Detrás de estos triunfos hay mucho esfuerzo, apoyo familiar (su madre, Gemma Tagarro es su guía en el esquí alpino) y estrategias de superación. Gumán tiene una discapacidad aún sin reconocer oficialmente, aunque una sentencia judicial acaba de avalar que el nistagmus congénito que padece limita un 79% sus capacidades para la vida diaria.

Guzmán nació con nistagmus, una enfermedad rara que afecta a la agudeza visual.
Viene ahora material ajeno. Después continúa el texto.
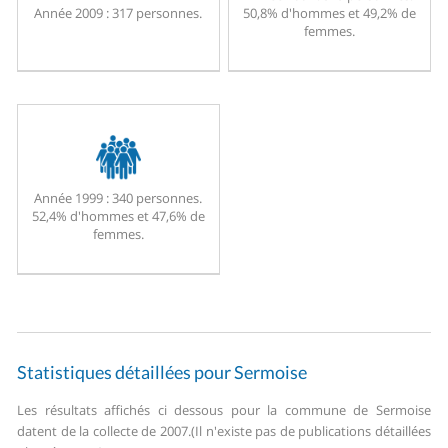
Année 2009 :
317 personnes.
50,8% d'hommes et 49,2% de
femmes.
Année 1999 :
340 personnes.
52,4% d'hommes et 47,6% de
femmes.
Statistiques détaillées pour Sermoise
Les résultats affichés ci dessous pour la commune de Sermoise
datent de la collecte de 2007.
(Il n'existe pas de publications détaillées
En su caso, de manera severa a pesar de haber pasado por el quirófano en 2023. La operación solo logró que, cuando fija la mirada en un punto concreto, alcance una precisión visual del 0,063. Fuera del punto de fijación tiene ceguera total.

Para fijar la mirada en el punto tiene que hacer un movimiento horizontal de destroversión, que le ha producido una lesión en el cuello, tortícolis.

Guzmán Carro Tagarro y Gemma Tagarro en el podio del esquí alpino inclusivo.

Guzmán Carro Tagarro y Gemma Tagarro en el podio del esquí alpino inclusivo.DL

El nistagmus se lo diagnosticaron con tres meses. «Fue Zarzuelo, su pediatra, el que se dio cuenta porque los ojos se le movían solos», apunta. El niño ha precisado fisioterapia privada para sus lesiones colaterales en cuello y espalda. La madre fue resolviendo las necesidades sin saber que su hijo tenía derecho a beneficios por su discapacidad. «Lamentablemente, yo pertenecía a Muface y nadie me informó de que tenía opción a este beneficio. Fue al pasarnos a la Seguridad Social cuando me lo dijo la trabajadora social», explica.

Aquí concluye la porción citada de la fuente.